Email of the day on lithium battery components
Following up to your recent post on Nickel strength, this article highlights the potential for major upcoming demand in the industrial metal and is potential good news for the related Sherritt & Norilsk shares noted in your post.
Thank you for this email which may be of interest to subscribers. Here is a section from the article:
“This means the supply of lithium, cobalt, nickel and manganese to produce the cathode for these cells, alongside graphite to produce battery anodes, needs to rapidly evolve for the 21st century," Moores testified.
Moores presented a chart based on the assumption that all of these megafactories are built and run at 100% capacity utilization.
"Under this scenario, lithium demand will increase by over eight times, graphite anode by over seven times, nickel by a massive 19 times, and cobalt demand will rise four-fold, which takes into account the industry trend of reducing cobalt usage in a battery," Moores testified.
The supply inelasticity meets rising demand argument for lithium was truly compelling in 2013 when the sector was just lifting off and there was no new supply planned.

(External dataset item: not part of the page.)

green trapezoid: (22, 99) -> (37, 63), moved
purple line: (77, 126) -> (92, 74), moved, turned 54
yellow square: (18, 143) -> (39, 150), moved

Since then there has been a great deal of investment in lithium and it is going to require the realisation of the most bullish forecasts to vindicate the decision to invest in new recovery operations.
Meanwhile the massive advance in cobalt prices last year did what big run-ups always do and encouraged consumers to find alternative sources of supply and more efficient uses of the commodity. Tesla rolled out 8:1:1 battery chemistries last year and the rest of the industry will be following this year. It’s the only battery on the market today that can achieve 300 miles ranges to the best of my knowledge.
We are at an interesting stage right now because the initial wave of EV enthusiasm has passed through the metals market. If all of the gigafactories under construction are in fact built and begin to supply batteries to the global market that is going to require a significant additional investment in new supply. With low prices for metals right now investors are probably in a “show me” mood and are probably waiting for proof prices can be sustained before committing capital. That is a condition for a new supply inelasticity argument but it is contingent on those factories coming on line which may take another year or two.